## Required work
The answer should consist of each line from the data below that includes "heiligen".

## Listed entries

-- -- --

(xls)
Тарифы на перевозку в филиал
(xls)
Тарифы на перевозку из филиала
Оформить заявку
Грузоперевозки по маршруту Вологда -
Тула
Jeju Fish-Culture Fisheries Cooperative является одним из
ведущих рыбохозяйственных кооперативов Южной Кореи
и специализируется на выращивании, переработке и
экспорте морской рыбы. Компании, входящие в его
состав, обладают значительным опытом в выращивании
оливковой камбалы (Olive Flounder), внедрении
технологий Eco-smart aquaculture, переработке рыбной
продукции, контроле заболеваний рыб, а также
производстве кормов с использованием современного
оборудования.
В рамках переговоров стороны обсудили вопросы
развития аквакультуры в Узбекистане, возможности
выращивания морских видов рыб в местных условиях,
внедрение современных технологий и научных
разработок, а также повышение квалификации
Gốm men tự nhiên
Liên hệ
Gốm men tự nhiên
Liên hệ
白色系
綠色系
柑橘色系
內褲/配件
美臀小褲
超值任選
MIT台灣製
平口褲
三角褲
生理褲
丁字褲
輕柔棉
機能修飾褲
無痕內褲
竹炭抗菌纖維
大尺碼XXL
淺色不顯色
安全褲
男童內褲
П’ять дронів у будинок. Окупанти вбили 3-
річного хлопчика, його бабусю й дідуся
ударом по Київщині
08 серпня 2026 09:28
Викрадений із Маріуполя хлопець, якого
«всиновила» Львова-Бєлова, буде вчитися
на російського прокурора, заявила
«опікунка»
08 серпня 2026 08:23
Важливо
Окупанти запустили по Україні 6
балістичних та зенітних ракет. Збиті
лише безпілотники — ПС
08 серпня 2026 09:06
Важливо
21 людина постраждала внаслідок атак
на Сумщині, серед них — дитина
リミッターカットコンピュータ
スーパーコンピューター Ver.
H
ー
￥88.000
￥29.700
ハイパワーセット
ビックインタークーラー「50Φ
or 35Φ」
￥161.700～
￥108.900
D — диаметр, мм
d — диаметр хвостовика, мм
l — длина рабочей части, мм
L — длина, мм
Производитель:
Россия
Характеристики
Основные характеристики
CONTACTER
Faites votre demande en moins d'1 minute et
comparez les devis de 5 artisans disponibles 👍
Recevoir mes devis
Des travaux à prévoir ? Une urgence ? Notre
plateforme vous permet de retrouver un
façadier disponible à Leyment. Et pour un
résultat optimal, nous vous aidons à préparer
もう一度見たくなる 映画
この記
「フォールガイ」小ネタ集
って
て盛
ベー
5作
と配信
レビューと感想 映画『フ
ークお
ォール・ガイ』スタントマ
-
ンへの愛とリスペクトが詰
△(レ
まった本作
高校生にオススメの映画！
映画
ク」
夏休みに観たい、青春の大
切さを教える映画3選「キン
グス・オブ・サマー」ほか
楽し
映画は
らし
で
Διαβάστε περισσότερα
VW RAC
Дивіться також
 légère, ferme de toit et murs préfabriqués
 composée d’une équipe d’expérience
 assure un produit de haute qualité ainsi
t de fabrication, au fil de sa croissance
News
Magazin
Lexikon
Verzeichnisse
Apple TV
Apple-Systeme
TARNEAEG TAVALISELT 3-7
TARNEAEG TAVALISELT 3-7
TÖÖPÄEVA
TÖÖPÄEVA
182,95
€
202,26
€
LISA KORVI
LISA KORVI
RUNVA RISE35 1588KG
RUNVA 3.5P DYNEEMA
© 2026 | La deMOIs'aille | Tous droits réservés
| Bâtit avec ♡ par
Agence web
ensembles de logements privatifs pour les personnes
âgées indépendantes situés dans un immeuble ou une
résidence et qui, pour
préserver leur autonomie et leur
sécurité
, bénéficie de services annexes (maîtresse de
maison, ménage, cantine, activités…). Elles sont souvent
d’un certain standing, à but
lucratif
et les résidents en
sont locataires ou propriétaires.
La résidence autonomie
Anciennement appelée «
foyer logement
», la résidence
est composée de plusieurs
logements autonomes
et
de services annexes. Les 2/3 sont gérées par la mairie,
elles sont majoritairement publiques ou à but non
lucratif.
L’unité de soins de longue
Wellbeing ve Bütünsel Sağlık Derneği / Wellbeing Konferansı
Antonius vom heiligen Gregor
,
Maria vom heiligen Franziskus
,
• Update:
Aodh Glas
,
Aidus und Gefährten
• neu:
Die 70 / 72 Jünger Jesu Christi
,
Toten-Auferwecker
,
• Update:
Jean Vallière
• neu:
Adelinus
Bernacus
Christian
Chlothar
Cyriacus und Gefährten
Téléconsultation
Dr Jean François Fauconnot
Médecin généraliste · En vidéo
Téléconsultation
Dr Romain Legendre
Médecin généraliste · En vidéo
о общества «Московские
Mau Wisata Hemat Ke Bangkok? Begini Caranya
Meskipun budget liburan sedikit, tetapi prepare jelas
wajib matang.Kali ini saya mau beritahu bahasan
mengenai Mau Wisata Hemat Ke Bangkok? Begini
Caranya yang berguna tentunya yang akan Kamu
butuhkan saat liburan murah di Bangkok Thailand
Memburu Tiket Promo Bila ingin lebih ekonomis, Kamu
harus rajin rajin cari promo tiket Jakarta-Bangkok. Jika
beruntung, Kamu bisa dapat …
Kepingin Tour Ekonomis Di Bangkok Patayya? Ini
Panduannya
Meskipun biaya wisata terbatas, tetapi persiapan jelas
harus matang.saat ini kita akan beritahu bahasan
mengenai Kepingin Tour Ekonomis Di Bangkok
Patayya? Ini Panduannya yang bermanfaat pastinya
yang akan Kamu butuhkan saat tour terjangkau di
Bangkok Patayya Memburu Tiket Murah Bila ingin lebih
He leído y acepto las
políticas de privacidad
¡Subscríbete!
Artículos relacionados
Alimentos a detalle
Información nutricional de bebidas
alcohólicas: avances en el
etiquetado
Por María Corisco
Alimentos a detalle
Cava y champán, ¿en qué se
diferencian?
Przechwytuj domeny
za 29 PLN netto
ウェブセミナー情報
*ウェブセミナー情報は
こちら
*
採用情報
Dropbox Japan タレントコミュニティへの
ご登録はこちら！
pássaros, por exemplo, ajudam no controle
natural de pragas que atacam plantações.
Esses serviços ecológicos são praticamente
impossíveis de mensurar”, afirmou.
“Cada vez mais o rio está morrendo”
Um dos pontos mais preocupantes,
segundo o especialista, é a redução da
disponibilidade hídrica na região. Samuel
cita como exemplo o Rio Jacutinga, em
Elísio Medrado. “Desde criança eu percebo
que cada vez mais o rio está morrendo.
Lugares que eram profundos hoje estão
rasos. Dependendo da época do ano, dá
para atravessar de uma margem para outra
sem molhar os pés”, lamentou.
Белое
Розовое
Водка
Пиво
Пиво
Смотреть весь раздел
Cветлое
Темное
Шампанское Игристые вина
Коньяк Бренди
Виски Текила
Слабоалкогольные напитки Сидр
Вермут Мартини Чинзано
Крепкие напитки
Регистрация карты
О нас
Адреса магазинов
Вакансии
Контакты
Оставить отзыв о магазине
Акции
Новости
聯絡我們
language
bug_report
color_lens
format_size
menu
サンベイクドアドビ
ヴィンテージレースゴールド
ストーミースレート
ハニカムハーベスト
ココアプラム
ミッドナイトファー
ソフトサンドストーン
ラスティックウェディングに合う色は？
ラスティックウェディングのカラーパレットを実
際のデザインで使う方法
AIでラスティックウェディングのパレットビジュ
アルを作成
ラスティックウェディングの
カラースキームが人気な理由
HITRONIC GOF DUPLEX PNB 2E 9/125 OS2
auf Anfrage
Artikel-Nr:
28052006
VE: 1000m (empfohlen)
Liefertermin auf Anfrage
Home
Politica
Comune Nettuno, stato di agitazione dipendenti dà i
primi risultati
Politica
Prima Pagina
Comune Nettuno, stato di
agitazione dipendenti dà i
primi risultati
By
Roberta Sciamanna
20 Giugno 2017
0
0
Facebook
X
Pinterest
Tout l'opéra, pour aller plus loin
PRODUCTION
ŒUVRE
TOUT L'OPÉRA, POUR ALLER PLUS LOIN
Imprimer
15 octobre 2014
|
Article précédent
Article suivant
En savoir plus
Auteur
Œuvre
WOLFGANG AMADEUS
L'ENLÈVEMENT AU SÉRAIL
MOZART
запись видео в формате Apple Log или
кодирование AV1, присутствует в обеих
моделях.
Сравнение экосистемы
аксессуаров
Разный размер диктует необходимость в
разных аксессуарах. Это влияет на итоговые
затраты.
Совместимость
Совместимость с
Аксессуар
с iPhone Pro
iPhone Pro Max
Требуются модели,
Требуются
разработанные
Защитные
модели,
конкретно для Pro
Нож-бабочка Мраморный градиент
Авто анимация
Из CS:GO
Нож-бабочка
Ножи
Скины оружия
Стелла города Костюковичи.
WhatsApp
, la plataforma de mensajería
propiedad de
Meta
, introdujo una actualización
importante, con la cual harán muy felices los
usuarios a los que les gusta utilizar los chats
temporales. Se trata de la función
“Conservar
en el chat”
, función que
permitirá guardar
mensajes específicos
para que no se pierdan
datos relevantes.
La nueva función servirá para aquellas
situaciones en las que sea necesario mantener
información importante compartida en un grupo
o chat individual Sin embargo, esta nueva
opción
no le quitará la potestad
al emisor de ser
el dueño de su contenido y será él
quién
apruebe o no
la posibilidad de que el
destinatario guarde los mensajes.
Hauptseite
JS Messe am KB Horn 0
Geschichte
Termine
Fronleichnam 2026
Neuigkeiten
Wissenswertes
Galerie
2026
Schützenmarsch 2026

-- -- --

## Output
Antonius vom heiligen Gregor
Maria vom heiligen Franziskus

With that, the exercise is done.